On the other hand, Professor Steven Miles, Chair of Bioethics at the University of Minnesota, says these atrocious circumstances “do not justify the boycott further isolate inmates proper care.”
Since the Border Act 2015, health professionals have risked prison for speaking out about the deplorable conditions in centers that have been compared to the gulags and concentration camps, explains Berger.
Last month, the president of the Australian Medical Association (AMA) finally denounced Australia appalling treatment of asylum seekers, which he called “child abuse sanctioned by the state.”
He did not ask a medical boycott of these facilities because, he said, is less bad to be within the system to witness and provide medical care, and public opinion would not support a boycott.
But Berger says that “doctors can not work ethically within the current system,” and says that health leaders “should take a firm position and send a clear message to the Australian government that doctors do not support a system this type.”
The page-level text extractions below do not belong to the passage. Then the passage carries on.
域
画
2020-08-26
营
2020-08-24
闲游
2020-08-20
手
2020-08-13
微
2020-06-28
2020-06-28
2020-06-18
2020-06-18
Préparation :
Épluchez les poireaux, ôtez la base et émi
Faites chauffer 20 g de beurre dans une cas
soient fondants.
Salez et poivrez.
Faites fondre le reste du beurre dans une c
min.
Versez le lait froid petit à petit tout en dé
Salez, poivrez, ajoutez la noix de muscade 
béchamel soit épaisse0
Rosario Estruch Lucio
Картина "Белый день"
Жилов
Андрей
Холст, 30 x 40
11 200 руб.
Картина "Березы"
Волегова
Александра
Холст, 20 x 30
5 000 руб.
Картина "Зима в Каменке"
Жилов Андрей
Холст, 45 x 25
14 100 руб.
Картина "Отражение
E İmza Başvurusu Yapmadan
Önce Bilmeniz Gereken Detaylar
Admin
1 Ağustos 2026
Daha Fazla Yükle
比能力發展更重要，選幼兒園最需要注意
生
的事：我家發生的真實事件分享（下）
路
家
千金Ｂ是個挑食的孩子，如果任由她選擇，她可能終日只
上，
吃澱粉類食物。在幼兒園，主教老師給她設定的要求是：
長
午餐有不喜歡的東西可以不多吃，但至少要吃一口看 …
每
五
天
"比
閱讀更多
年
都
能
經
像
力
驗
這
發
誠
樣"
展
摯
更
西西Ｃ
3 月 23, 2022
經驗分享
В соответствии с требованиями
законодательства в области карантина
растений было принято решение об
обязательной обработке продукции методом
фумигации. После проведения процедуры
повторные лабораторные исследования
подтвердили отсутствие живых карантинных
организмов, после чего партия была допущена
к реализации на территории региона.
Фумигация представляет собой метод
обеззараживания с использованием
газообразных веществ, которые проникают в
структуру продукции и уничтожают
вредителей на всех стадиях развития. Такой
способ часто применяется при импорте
It is noted that the detainees have committed no crime, and says. “It is long past of Australia for the treatment of people seeking protection in a manner consistent with its status as a modern and democratic nation”
“If it will not then doctors should refuse to continue colluding, but they should make every effort to provide healthcare ethics of these vulnerable people.”
But Steven Miles argues that Australian doctors “should not boycott the positions of clinical care in immigration removal centers offshore of Australia to raise awareness or promote repair of serious violations of human rights.”
Many Australian medical professionals are rightfully embarrassed and angered by the flagrant abuses committed by his government, he writes.
But he believes that the proposed “boycott” is actually a work action – and that instead of retiring from office
“Australian doctors must fulfill the duties of his station.”
He says the AMA should strengthen their commendable reports and codes of ethics with more aggressive action. “It should help doctors first line to transmit reports, images and data via encrypted web channels and anonymous international human rights organizations”
The AMA should also establish a legal defense fund “to defend any doctor that freedom of expression in the service of patients is prosecuted under the Act Orwellian Border Force.”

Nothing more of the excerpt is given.